Shock was intended. Knight allowed himself the luxury of a glance at his audience. Corbin bared his teeth at the juicy information that the drama had included adultery when only murder had been expected. Cindy's chest and shoulders rose with every breath. An irrelevant stream of giggles escaped. Don tried to look grave. He dared not show pleasure in a statement that sent warm blood racing through his body and filled his head with visions of prosperity.

Elaine had regained a measure of calm. Anger remained, but at a lower temperature. Rigid, head high, she asked, “Is that what my husband wrote or your own interpretation, Sergeant Knight?”

“What was your reason for telling him about your
lover
?” Delicate inflection gave the word an obscene sound.

What reason? Like acute pain the scene returned. Elaine saw her husband stamping into her bedroom, his body bare and brown above the shorts, a bandanna tied about his neck.

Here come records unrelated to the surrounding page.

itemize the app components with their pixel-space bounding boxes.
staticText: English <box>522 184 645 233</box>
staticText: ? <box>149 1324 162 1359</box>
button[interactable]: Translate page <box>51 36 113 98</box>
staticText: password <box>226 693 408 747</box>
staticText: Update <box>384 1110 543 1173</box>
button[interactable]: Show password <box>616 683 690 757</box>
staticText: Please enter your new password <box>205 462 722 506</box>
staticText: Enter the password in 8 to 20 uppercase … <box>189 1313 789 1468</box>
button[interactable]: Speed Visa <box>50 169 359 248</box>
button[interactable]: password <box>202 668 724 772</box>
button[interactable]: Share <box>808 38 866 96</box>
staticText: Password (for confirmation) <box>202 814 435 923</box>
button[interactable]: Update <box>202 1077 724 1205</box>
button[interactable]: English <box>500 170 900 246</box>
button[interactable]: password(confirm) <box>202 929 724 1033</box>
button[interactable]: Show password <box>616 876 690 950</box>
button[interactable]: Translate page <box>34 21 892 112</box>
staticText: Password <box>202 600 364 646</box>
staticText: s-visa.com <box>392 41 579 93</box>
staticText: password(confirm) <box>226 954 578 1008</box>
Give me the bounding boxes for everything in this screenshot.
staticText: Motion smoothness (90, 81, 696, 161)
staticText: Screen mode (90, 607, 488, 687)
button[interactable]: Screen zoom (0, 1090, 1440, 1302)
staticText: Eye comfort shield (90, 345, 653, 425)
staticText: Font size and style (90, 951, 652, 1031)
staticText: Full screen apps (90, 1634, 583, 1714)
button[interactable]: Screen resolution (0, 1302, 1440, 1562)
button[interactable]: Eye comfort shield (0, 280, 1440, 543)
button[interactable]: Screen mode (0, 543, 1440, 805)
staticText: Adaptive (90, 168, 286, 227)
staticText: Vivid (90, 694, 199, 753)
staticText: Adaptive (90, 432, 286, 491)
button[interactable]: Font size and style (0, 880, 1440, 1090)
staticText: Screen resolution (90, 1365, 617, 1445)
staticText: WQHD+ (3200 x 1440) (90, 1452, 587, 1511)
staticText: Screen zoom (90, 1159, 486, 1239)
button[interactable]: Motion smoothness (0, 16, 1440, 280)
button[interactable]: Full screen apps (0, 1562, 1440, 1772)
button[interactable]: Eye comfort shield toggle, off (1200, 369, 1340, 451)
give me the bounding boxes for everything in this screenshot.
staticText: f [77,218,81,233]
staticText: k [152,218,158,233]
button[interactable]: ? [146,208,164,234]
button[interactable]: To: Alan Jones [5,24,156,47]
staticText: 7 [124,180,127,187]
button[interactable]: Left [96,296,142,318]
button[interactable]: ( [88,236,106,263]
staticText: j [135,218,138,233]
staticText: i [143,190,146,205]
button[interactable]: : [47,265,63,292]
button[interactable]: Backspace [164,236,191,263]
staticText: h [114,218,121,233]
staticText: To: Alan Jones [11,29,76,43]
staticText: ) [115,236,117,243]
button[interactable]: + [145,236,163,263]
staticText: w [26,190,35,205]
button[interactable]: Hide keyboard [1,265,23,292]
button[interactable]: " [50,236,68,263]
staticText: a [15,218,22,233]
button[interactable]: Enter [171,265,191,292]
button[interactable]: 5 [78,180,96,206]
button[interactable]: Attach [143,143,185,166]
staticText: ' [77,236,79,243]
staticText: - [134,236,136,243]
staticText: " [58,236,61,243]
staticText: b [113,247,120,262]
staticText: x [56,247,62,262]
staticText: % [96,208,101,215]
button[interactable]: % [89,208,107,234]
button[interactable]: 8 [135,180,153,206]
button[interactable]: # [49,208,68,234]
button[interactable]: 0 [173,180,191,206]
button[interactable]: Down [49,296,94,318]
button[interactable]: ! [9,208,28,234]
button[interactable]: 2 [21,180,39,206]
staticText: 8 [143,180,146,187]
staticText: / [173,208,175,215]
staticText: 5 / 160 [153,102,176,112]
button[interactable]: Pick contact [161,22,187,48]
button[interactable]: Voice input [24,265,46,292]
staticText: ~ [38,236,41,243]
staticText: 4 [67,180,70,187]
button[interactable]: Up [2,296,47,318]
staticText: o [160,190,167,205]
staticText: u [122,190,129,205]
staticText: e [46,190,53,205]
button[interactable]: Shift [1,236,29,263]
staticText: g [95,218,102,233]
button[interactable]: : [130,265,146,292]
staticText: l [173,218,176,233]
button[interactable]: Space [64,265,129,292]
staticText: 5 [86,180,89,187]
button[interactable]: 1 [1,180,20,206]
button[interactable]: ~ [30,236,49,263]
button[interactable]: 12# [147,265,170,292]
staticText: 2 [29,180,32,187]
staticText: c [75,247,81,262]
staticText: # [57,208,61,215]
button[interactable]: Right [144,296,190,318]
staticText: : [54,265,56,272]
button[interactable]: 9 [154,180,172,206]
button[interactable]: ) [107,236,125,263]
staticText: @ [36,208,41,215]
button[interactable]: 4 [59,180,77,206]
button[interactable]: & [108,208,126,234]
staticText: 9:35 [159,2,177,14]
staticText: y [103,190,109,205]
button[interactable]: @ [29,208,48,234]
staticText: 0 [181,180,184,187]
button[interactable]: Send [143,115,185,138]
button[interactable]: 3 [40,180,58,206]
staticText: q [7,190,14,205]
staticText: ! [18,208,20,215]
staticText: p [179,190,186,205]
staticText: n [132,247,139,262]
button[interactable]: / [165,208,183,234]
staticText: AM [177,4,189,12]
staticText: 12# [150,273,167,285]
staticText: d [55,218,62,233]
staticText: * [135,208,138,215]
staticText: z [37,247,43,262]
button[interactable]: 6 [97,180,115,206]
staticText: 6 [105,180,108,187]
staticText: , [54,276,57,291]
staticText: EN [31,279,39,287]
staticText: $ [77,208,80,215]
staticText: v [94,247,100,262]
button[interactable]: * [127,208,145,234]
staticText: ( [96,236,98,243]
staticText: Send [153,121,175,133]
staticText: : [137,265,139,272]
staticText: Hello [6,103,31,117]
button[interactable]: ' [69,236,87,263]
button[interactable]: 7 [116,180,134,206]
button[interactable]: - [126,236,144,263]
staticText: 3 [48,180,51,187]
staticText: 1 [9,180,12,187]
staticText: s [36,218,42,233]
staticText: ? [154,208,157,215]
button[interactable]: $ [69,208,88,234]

He had smelled and shone with sweat.

“He asked me.”

“Asked if you had a lover?” Knight kept the question hanging in the air until Elaine assented with a nod. “And you told him that you had?”

“What does that prove?” she demanded.

“Will you allow me to read what your husband wrote about that incident?” Of course she would; how could she disallow it? Knight riffled through pages, but only for effect. “Ah,” he breathed and began to read slowly and with emphasis like a student of elocution:

“Yesterday she hit me with the news she had a lover. How much can a man take? No matter what plans are in her head she ought to be loyal while I am still alive. Maybe she is too passionate to control herself—”

“You see,” squealed Cindy, “Mom knew, she always said a girl like that couldn't behave decently.” Don commanded her
to shut up, but she had to express superiority with another trill of proud laughter before she settled down to listen to Knight declaim:

“What a shock to a husband. I drove to the ocean and stood on those high rocks and looked down at the water and was tempted. Then a terrible thought came to my mind. I saw through her devious plan. She may not be brave enough to strike so she is trying to provoke me to do it myself. I refuse to make it easy for her.”

Elaine had gone back to the leather chair. Moaning softly, she sank onto the ottoman and covered her face with both hands.

“Sorry, Mrs. Strode, I didn't hear what you said. Could you speak a bit louder, please?”

More to herself than to the others, “Poor Fletch, he was so sick,” she said. Her hands fell from her eyes. She raised her head and saw that Ralph had come into the room. Conflict tore her to bits. She thought of too many things at the same time; of the terrible agony which had driven Fletcher to these accusations, of the shame of the cuckold, and of the way it had all ended. At the same time she wondered how much of this Ralph had heard and how he must feel at having their affair exposed to this vulgar group, with Knight so righteous, Don so smug, with Cindy sniffling happily, and Corbin grinning so that each of his pearls glowed separately.

“It seems my husband kept a diary,” she tried to explain to Ralph calmly. “He had some sort of idea, a crazy obsession,” but she could not name the nature of it. “Sergeant Knight read some of it to us, but he won't let me see it.”

Knight sensed accusation. “I'm very sorry.”

“Don says I haven't the legal right to demand it.”